● **TASK TO CARRY OUT**
Only lines containing the string "Valdebenito" belong in the answer; copy all of them from the entries.

------ DATA SUPPLIED ------

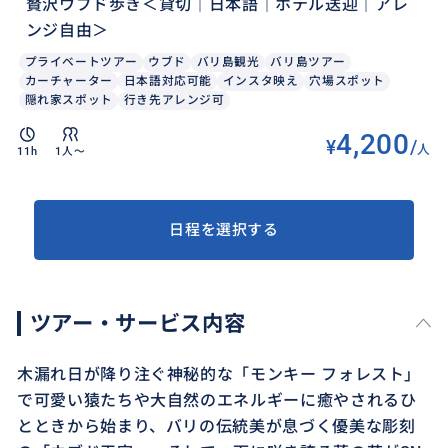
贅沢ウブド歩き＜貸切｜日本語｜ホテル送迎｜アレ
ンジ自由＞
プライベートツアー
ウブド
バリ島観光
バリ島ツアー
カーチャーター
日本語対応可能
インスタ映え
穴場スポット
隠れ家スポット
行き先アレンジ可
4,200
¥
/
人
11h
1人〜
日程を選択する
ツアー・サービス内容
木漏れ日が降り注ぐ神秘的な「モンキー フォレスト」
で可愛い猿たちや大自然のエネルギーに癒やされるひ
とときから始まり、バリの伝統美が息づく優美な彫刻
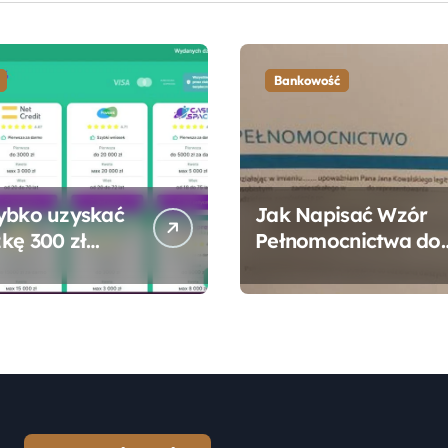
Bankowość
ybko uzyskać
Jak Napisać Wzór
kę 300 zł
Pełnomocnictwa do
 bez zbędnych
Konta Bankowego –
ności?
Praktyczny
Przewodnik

------
------ DATA SUPPLIED ------

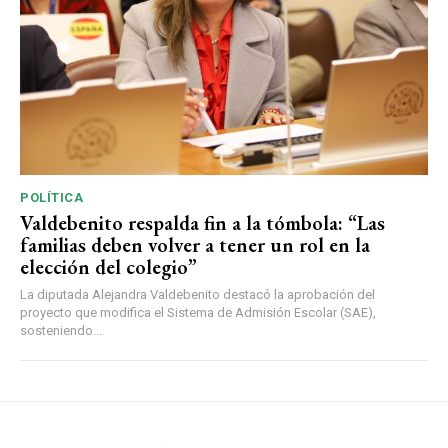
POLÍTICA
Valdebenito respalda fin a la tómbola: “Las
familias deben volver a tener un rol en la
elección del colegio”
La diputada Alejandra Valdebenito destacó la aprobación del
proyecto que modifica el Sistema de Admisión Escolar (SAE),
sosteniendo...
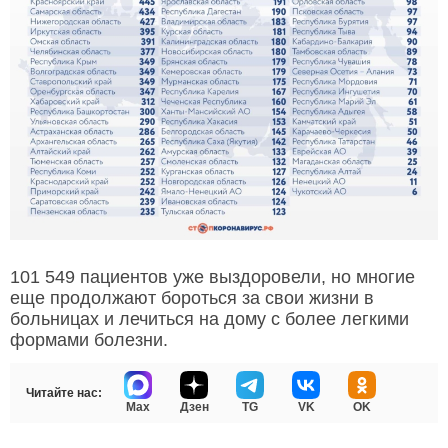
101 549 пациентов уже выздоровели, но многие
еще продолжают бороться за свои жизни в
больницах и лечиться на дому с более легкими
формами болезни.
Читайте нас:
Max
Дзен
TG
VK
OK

------

● **EXERCISE SOLUTION**
Valdebenito respalda fin a la tómbola: “Las
La diputada Alejandra Valdebenito destacó la aprobación del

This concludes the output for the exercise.